En Dos cabalgan juntos todo ese tiempo que Wayne vive en Centauros del desierto, sobre el que se ha montado a horcajadas y contra el cual va luchando con cada vez más acritud y más siniestros propósitos, ha terminado ya para quien lleva a cabo la búsqueda, cuando la película comienza. De los robos de los niños y mujeres blancos que quieren recuperar las familias de colonos que se han organizado y agrupado en un punto, y a las que algún congresista de Washington ha hecho frívolas y vanas promesas para salir en los periódicos, hace ya nueve, doce, quince años, según los casos. El encargado de rescatarlos -mejor dicho, de mercadear con los indios y comprárselos- no tiene vínculo consanguíneo con ningún desaparecido. A diferencia de Wayne, el personaje de Guthrie McCabe (James Stewart) carece de odio y de prisa, de afán de venganza, de interés personal alguno. Es un mercenario que sólo está dispuesto -y de mala gana- a intentar su misión por dinero, y que no tiene reparo en aceptar el que le ofrecen las pobres familias de colonos obnubilados, los ahorros de sus vidas, que inicialmente lo recibieron como a un Mesías que les traería de vuelta a sus niñitos perdidos y a sus mujeres raptadas. Pero el tiempo ha pasado, y Stewart sabe que ya no hay vuelta de hoja, que el proceso de desarraigo y la transformación han concluido.

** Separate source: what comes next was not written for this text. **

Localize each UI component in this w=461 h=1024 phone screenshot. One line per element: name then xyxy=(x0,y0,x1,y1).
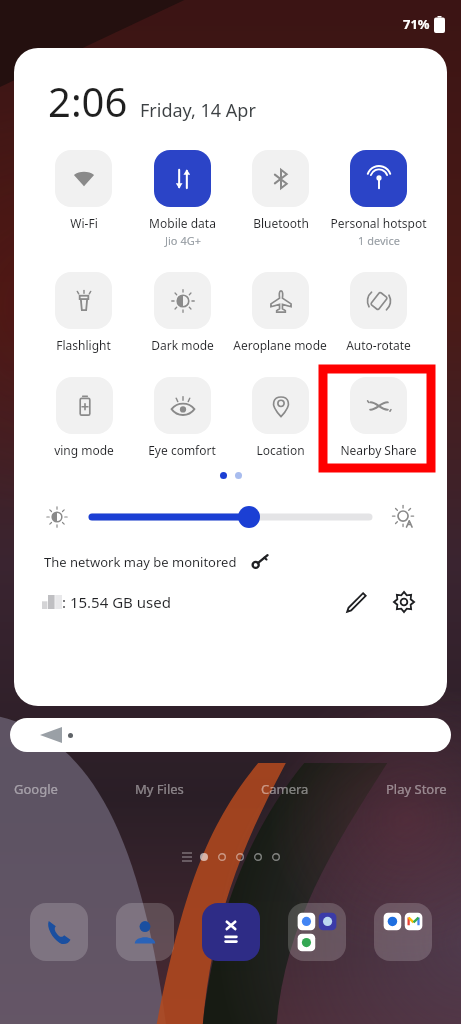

El niño de cinco años que se llevaron los comanches -congelado en la memoria de sus familiares, que son como Wayne, pero infinitamente menos lúcidos-, él sabe que ahora será un joven guerrero con trenzas engrasadas y malolientes, con el pecho cubierto por las cicatrices iniciáticas a que se someten los indios al alcanzar la edad viril, que habrá matado y arrancado cabelleras de blancos y que violaría a su rubia hermana de sangre si la capturara. Que la rosada niñita de siete tendrá ahora unos dieciséis y que cargará con un par de críos mestizos, de algún guerrero. Que la madre perdida por unos patanes llevará tanto tiempo como esposa de un indio que -como así sucede en el emotivo encuentro de Stewart con quien fue la señora Clegg un día- no querrá ni oír hablar de volver a ver a su antiguo marido y a sus vástagos ya crecidos ("Oh, no, no les hable de mí, ellos no deben nunca encontrarme", le dice a Stewart). En Centauros del desierto John Wayne, pese a toda su dureza y su encono y su saña, aún conserva la esperanza. Stewart sabe que no la hay para los colonos. Para él son gente que se quiere engañar y que se ha dejado engañar gustosamente por algún congresista de Washington que jamás ha visto a un indio en persona. Por tanto carece de escrúpulos a la hora de coger su dinero, los considera unos ilusos que no aprenderán hasta que vean con sus ojos en qué se han convertido sus añorados hijos y mujeres raptados. El teniente Jim Gary (Richard Widmark) que lo acompaña y obliga, y que hasta cierto punto participa de la buena fe y la esperanza de los colonos, se da cuenta, cuando ve a los cautivos, de que Stewart tenía razón al oponerse desde el principio a toda la operación imposible y propagandística. Comprende que no pueden forzar a la señora Clegg a que regrese, es una anciana a la que no se debe ni puede hacer pasar por lo que ella viviría como una enorme vergüenza. Ni a la joven Frieda Knudsen, que en efecto tiene ya un par de vástagos con un comanche, son su presente y su futuro, y el pasado con sus padres blancos es literalmente eso, pasado, más que nunca. Centauros del desierto y Dos cabalgan juntos se completan la una a la otra y se encuentran a una altura pareja, entre las cimas del western y de la historia del cine. Sólo que en una el tiempo aún transcurre y en la otra ya se ha acabado. No es difícil imaginar cuál es la más amarga.